From a rehearsal standpoint, the process as somewhat different from what I was used to for a conventional piece. The rehearsals tended to be very discussion-based and there could be days that involved little to no movement. These days were probably the most beneficial days for me because they allowed me to get inside of the choreographer, Lynne Price's head. There were days where we would read multiple poems and articles that pertained to these complex ideas centered around gender, trauma, recovery, vulnerability, etc. These subjects were generally ideas and topics that I would not typically volunteer to talk about. On the first rehearsal, I was asked about my experience with trauma and different ideas around gender, but I did not feel comfortable speaking on the subject. 1) I did not feel like I knew what I was talking about enough to speak on the subjects and 2) I did not feel safe or comfortable yet opening up to people that I barely knew. In the beginning, of the rehearsal process I found myself wanting to rely on movement to get me through rehearsal because it did not require that I open up allow myself to be vulnerable.

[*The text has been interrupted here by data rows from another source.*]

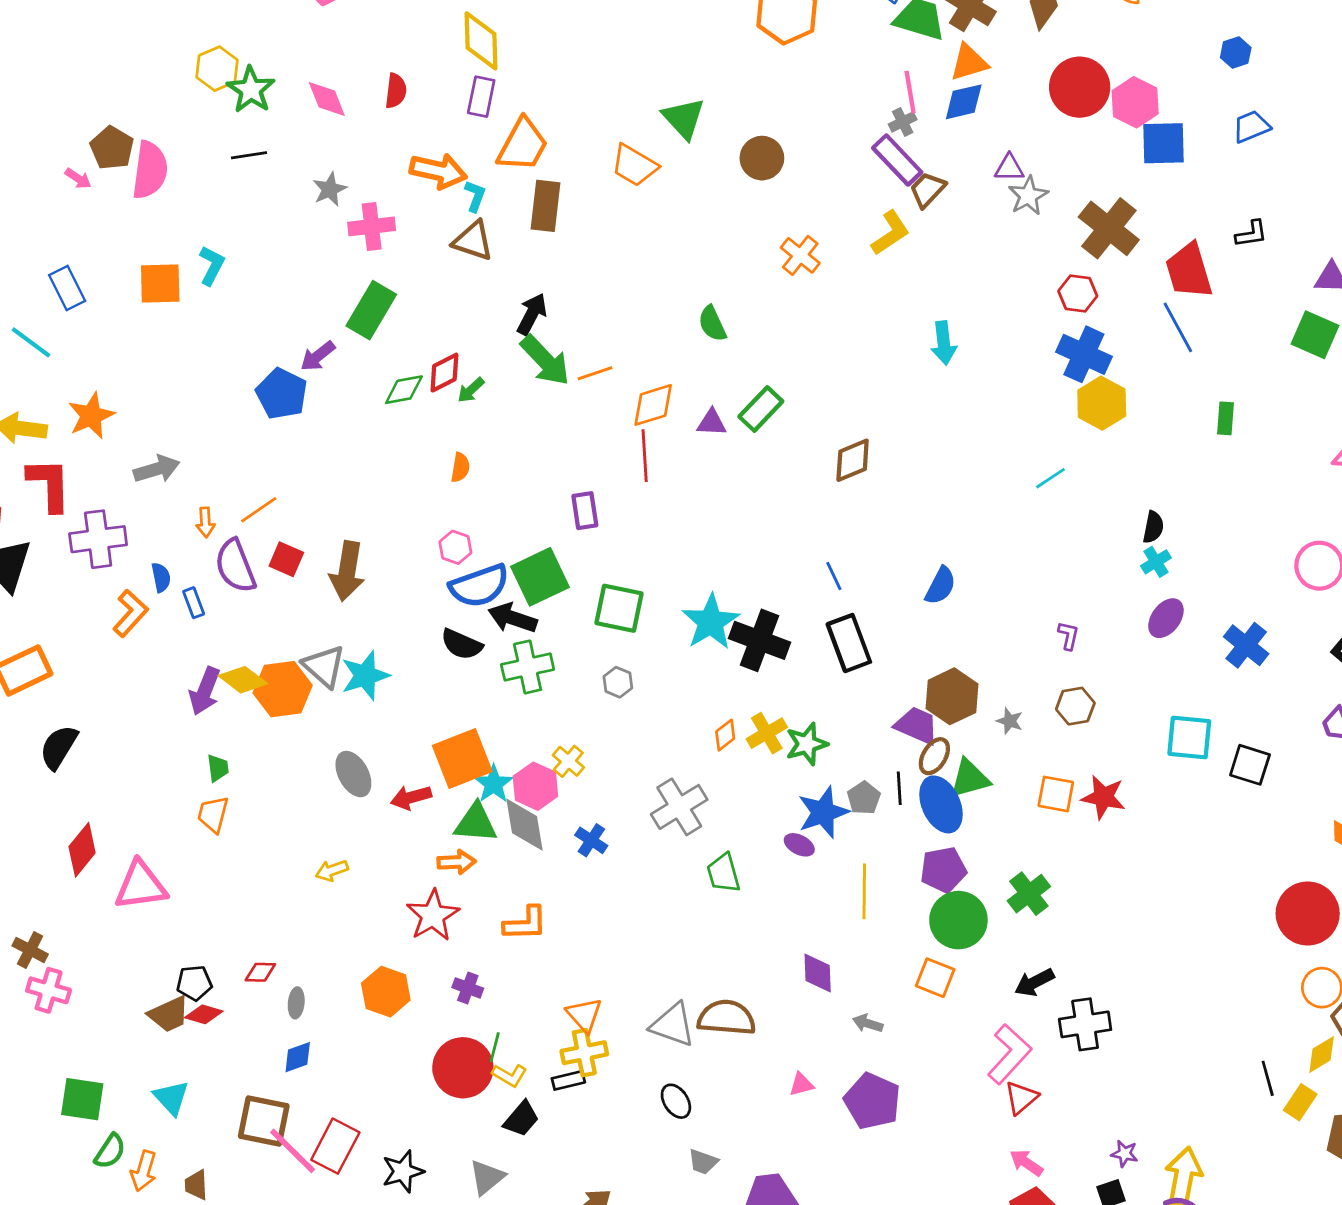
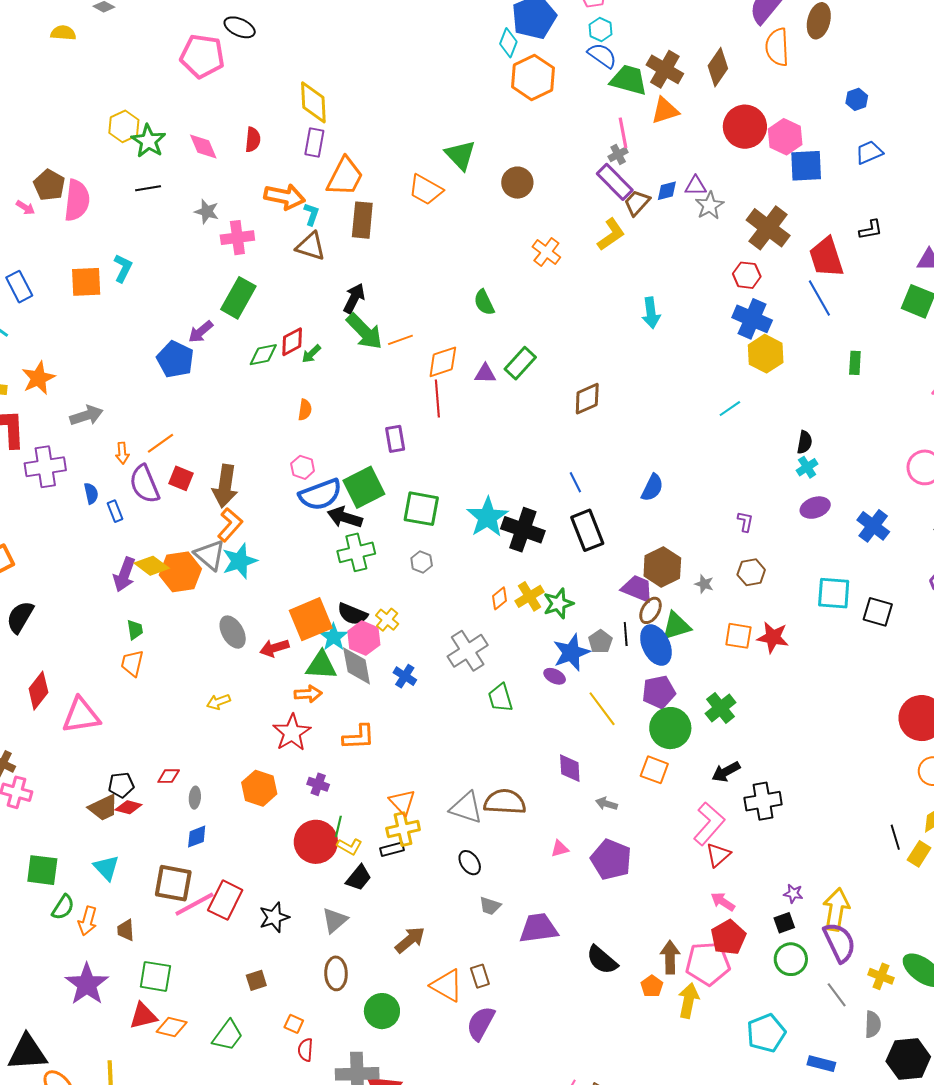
blue diamond: (964, 102) -> (667, 191), moved, size x0.7
gray star: (330, 189) -> (207, 212), turned -30
orange L-shape: (130, 613) -> (230, 525), moved
purple ellipse: (1166, 618) -> (815, 508), turned 36
black semicircle: (462, 644) -> (352, 614), moved
yellow line: (864, 891) -> (602, 709), turned -36
pink line: (293, 1151) -> (194, 904), turned -72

Lynne very often challenged me in a safe space to allow myself to be vulnerable or open to new ideas and concepts. Lynne would speak and provide articles about gender norms and challenging those concepts. I remember there was a point in the process when the research we were provided stopped feeling like homework and started becoming something that I was eager to absorb. There came a point where I started to feel confident speaking about the subjects. Lynne's piece allowed me to find an opinion and a voice that did not exactly mirror Lynne's opinions, but gave me enough knowledge to understand Lynne's point of view. This piece was probably the first time that I really felt like I understood where the choreographer was coming from and this was simply because we shared the research and discussed and created everything together. If there was a moment that I felt lost, I felt like I could ask Lynne and develop and understanding.

One idea that sort of challenged me was the idea of being nude (which ended up not happening). I said that I was okay with being nude provided that it served a purpose in the work beyond shock value. If I was going to be physically vulnerable in such a physical way, I wanted to be sure that there was meaning and value behind it. Lynne was very open about the nudity and was sure to explain the thought process behind it, so again I felt an understanding and connection to Lynne's ideas. Working with Lynne was so powerful because Lynne overflows with strength and vulnerability, which is something that most people would not consider to go together. Lynne is someone who is able to let their walls down allowing me to feel connected to them. I felt like I understood Lynne and the things I didn't understand I wanted to understand. I felt so protective of Lynne and the work.


Performing this piece offered a roller coaster of emotions. From feeling vulnerable for wearing a dress and bikini top so closely to people to reciting a love people to random audience members, I constantly felt like I was putting myself out there. There were also moments that made me feel like an "other" or a tool. I was the only man in the main cast so there were moments where I felt like I was the joke almost because I had to walk around in a bikini. I felt like I wasn't dress gender neutral rather I was dressed like a girl, but this was an idea that I battled with. I struggled because all of the girls wore it too, so in the context of the show it could be considered gender neutral. It was something that really made me a little nervous to enter the dance theater each night. I wasn't sure how people would respond to me. I also felt exposed reciting my "Recipe for Disaster." I am not really someone who likes to have a lot of serious attention. I like for everyone to be laughing at me or with me, but not hearing me in a very real moment struggle. I felt alone as I spoke about struggling with insecurities and no confidence. Those were very real things for me. They were also things that I would not have been able to reveal at the beginning of the process.  The final moment that resonated with me is when Lynne is alone receiving support. In rehearsing that section, I never was able to think about how vulnerable and scary that could be. I never understood how rewarding it also could be. It was one of those moments that didn't click for me until the final dress rehearsal. Each night that I'd go to kiss Lynne, I felt so nervous having everyone watch. I really wanted to provide a real moment of support, but I was also feeling like a science experiment with everyone watching. I felt nervous for Lynne also because I didn't want Lynne to feel alone. Each night the outpouring of love and comfort for Lynne made me leave feeling empowered and faithful in humanity.

While there is so much more that I could write about, I will stop here. Working in the show is a moment that I will carry with me for the rest of my life. It is something that will always be in the back of my mind as I create art. I always struggled with how to develop socially-conscious work and it appears that Lynne wrote the book for it. It comes from a place of knowing yourself and learning from who you are. I hope that I can one day be as strong and inspiring as Lynne.